• [Exercise details]: Copy each line of the entries below that contains the string "盖上封板膜".

=== Data records ===

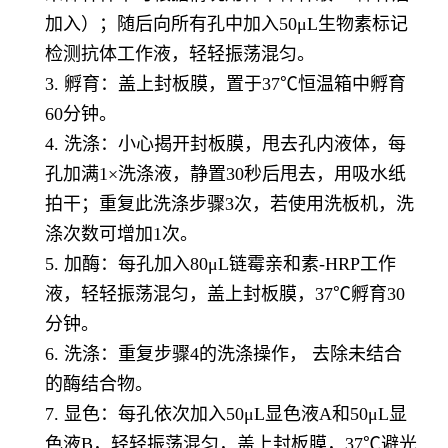
加入）；随后向所有孔中加入50μL生物素标记
检测抗体工作液，轻轻振荡混匀。
3. 孵育：盖上封板膜，置于37℃恒温箱中孵育
60分钟。
4. 洗涤：小心揭开封板膜，甩去孔内液体，每
孔加满1×洗涤液，静置30秒后甩去，用吸水纸
拍干；重复此洗涤步骤3次，若使用洗板机，洗
涤次数可增加1次。
5. 加酶：每孔加入80μL链霉亲和素-HRP工作
液，轻轻振荡混匀，盖上封板膜，37℃孵育30
分钟。
6. 洗涤：重复步骤4的洗涤操作， 去除未结合
的酶结合物。
7. 显色：每孔依次加入50μL显色液A和50μL显
色液B，轻轻振荡混匀，盖上封板膜，37℃避光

===

• [Answer space]:
3. 孵育：盖上封板膜，置于37℃恒温箱中孵育
液，轻轻振荡混匀，盖上封板膜，37℃孵育30
色液B，轻轻振荡混匀，盖上封板膜，37℃避光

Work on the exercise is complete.